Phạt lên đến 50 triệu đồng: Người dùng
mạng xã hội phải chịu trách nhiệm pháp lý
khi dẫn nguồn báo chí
--
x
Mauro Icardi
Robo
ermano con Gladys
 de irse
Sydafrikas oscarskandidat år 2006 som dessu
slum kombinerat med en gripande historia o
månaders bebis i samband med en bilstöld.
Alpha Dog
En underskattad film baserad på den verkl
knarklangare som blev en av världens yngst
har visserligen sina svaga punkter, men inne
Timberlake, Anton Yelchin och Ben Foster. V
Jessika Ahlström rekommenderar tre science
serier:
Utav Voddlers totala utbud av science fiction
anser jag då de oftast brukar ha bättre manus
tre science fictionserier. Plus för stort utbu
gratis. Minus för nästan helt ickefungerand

● WORK TO BE COMPLETED:
Number of lines above containing "science": give it, with no other text.

● TASK OUTPUT:
3